By Tracy Crawford ecomii.com
March 15, 2009
File under: Auto Industry, Economy, Green Jobs

green_industry.jpg

A group in Cincinnati has converted an old, vacant building to create a green tech lab for green construction and design projects.

The Ford training center in the Twin Cities has plans to close its doors by 2011 and will lay off hundreds of employees in the process. A few area groups have decided to use this manufacturing site as a green jobs training program for wind turbine manufacturing and installation, and light rail car production.

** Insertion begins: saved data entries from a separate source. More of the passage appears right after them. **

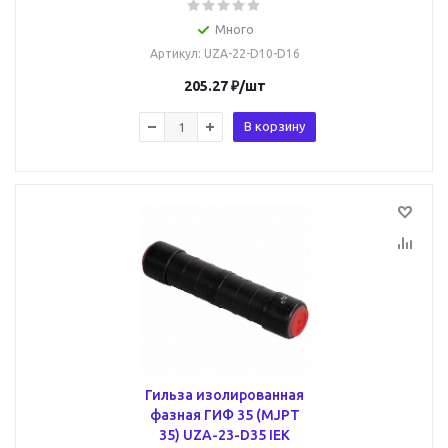
Много
Артикул
: UZA-22-D10-D16
205.27
₽
/шт
В корзину
Гильза изолированная
фазная ГИФ 35 (MJPT
35) UZA-23-D35 IEK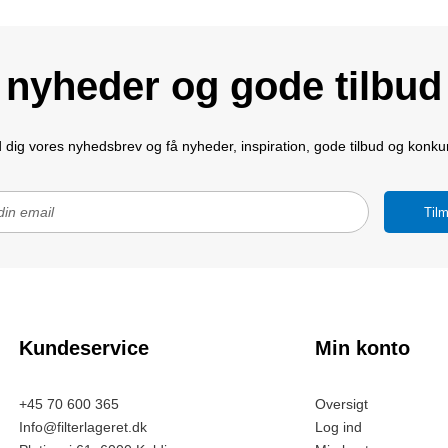
nyheder og gode tilbud
d dig vores nyhedsbrev og få nyheder, inspiration, gode tilbud og konku
Tilm
Kundeservice
Min konto
+45 70 600 365
Oversigt
Info@filterlageret.dk
Log ind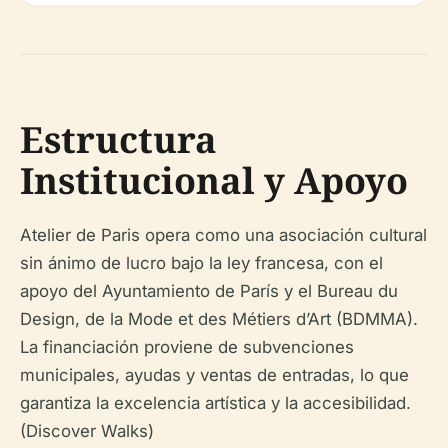
Estructura
Institucional y Apoyo
Atelier de Paris opera como una asociación cultural
sin ánimo de lucro bajo la ley francesa, con el
apoyo del Ayuntamiento de París y el Bureau du
Design, de la Mode et des Métiers d’Art (BDMMA).
La financiación proviene de subvenciones
municipales, ayudas y ventas de entradas, lo que
garantiza la excelencia artística y la accesibilidad.
(Discover Walks)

Here are a couple of examples of how greening our defunct manufacturing and industry plants in this country can help create jobs well within reach of those laid off factory workers, as well as help the U.S. to once again make products, all while helping the environment and hard-hit communities.

Not only will new jobs be created in this process, necessary training will also take place.

Green collar jobs allow people from impoverished neighborhoods and communities that have been hit hard by lay-offs and plant closings a chance to go back to work and do something for the environment, the growth of our economy, and help bring our defunct manufacturing and industry back to life for better products and a cleaner planet.

More importantly, workers who used to work in environmentally unsafe conditions can now breather easier when they go to work and live a happier, healthier life at home within a community that no longer lives alongside factories that emit toxic waste.

Out of work auto plant workers can go back to work in their old factories, only now they’re working on cars that help this country move away from oil dependence, and aid in the race against climate change.

America can start anew to make innovative products and employ green collar workers to return this country to the global marketplace where it once stood and where we can make a positive impact.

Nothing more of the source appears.